Cookies are defined in the Request for Comments (RFC) 2965 document, “HTTP State Management Mechanism.” You can find RFC documents at the following RFC Editor Web site:
Cookies can be created by client-side script in a Hypertext Markup Language (HTML) page (for example, by using a script written in Microsoft Visual Basic Scripting Edition or JScript), by Win32 programs that use the Microsoft Win32 Internet functions (InternetSetCookie and InternetGetCookie), or by server-side script (for example, a script written in Visual Basic Scripting Edition in an Active Server Pages [ASP] page, or a Common Gateway Interface [CGI] script).
Important: Cookies cannot be used to run code (run programs) or to deliver viruses to your computer.

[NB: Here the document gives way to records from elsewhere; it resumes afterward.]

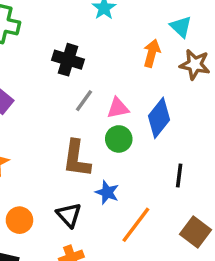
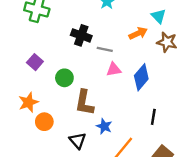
orange arrow: (152, 53) -> (138, 33), turned 48
gray line: (84, 101) -> (105, 49), moved, turned 63
green circle: (119, 139) -> (64, 78), moved
orange circle: (19, 220) -> (44, 122), moved

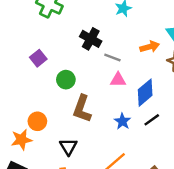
orange star: (28, 102) -> (22, 140), moved
black line: (153, 117) -> (152, 120), moved, turned 35
blue star: (104, 126) -> (122, 121), moved

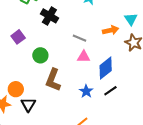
black cross: (91, 39) -> (49, 16), moved
black triangle: (68, 147) -> (28, 105), moved

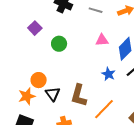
gray line: (79, 38) -> (96, 10), moved
brown L-shape: (53, 80) -> (79, 95), moved

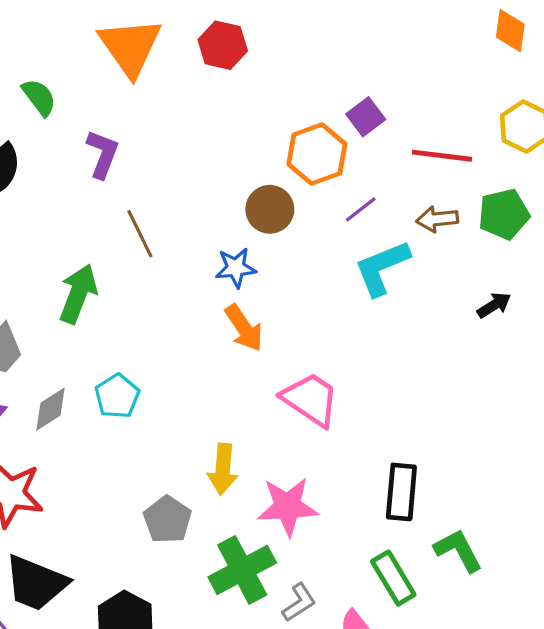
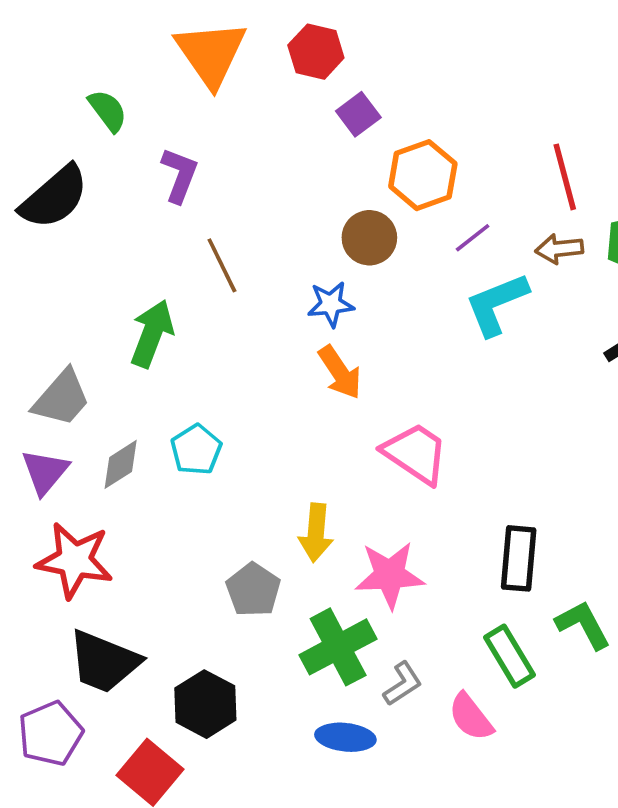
purple square: (366, 117) -> (358, 114), moved
red line: (442, 156) -> (565, 177), turned 68

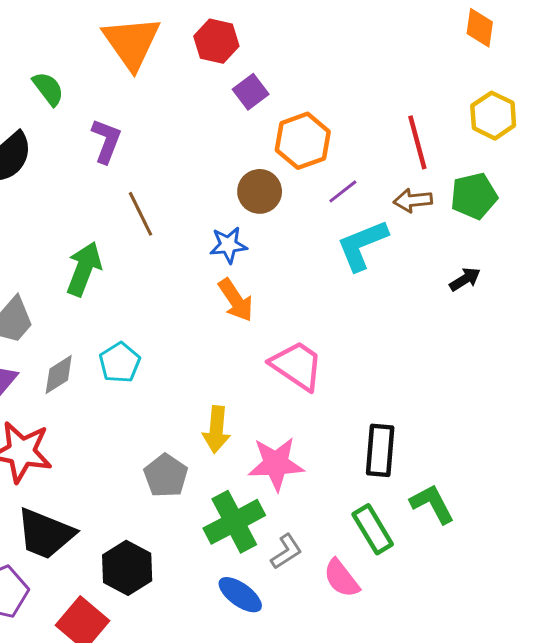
blue ellipse: (345, 737) -> (240, 595), turned 30

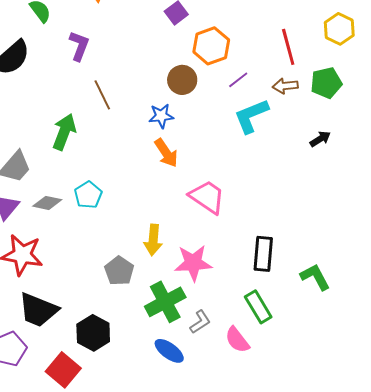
gray diamond: (59, 374) -> (47, 203), turned 44
green L-shape: (432, 504) -> (315, 277), moved

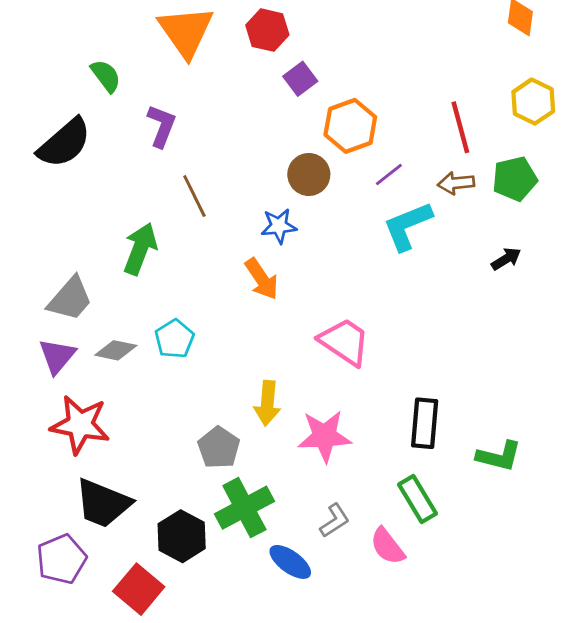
orange arrow: (166, 153) -> (262, 279), moved
green L-shape: (315, 277) -> (499, 456), turned 132
green cross: (165, 302) -> (244, 508), moved

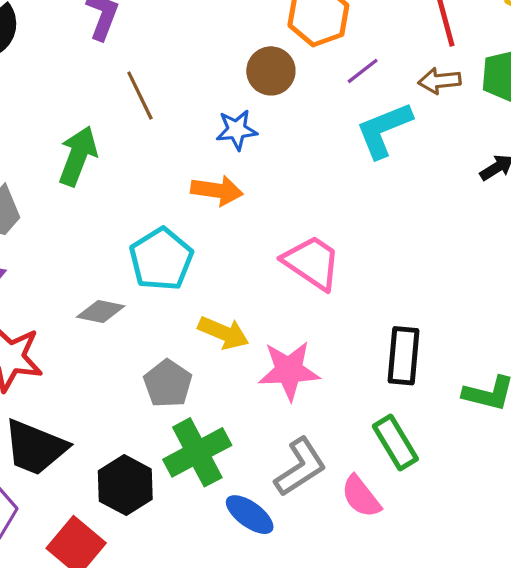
orange arrow: (262, 279) -> (217, 190), turned -48
cyan pentagon: (174, 339) -> (161, 259), moved, size x1.4
gray diamond: (116, 350) -> (101, 312), moved
yellow arrow: (267, 403) -> (223, 333), turned -72
gray L-shape: (335, 520) -> (300, 467), size x1.5

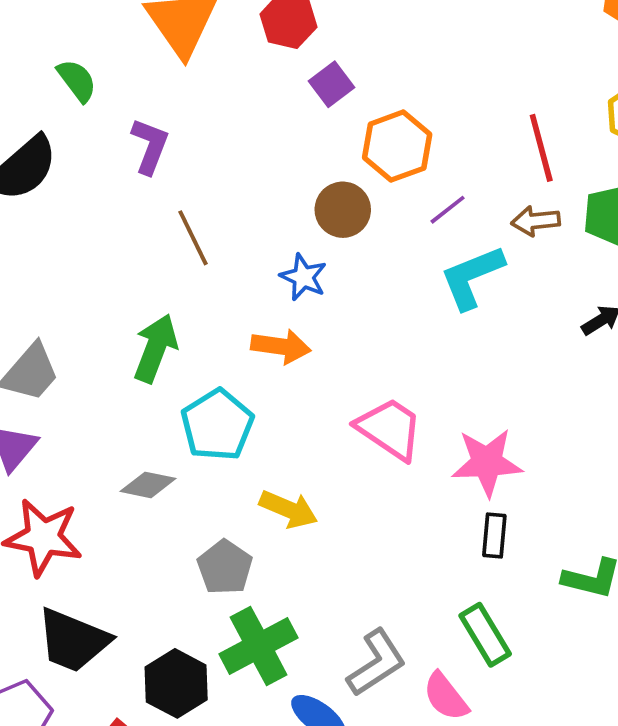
blue star: (237, 130) -> (303, 277), turned 30
green arrow: (78, 156) -> (156, 348), moved
black rectangle: (404, 356) -> (494, 535), size x0.7
pink star: (289, 370) -> (487, 462), moved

The purpose of a cookie is to tell the Web server that you have returned to a specific Web page. For example, if you personalize Web pages, or register for products or services, a cookie helps the Web page server to recall your specific information. This may be useful to simplify the process of recording your personal information, such as billing addresses, shipping addresses, and so on. When you visit the same Web site, the information you previously provided can be retrieved, so you can easily use the Web site features that you previously chose.
You have the ability to enable or disable cookies, or have Internet Explorer prompt you before accepting cookies. Note that disabling cookies may prevent some Web services from working correctly, and disabling cookies does not make you anonymous or prevent Web sites from tracking your browsing habits. HTTP requests still include information about where you came from (HTTP Referer), your IP address, browser version, operating system, and other information.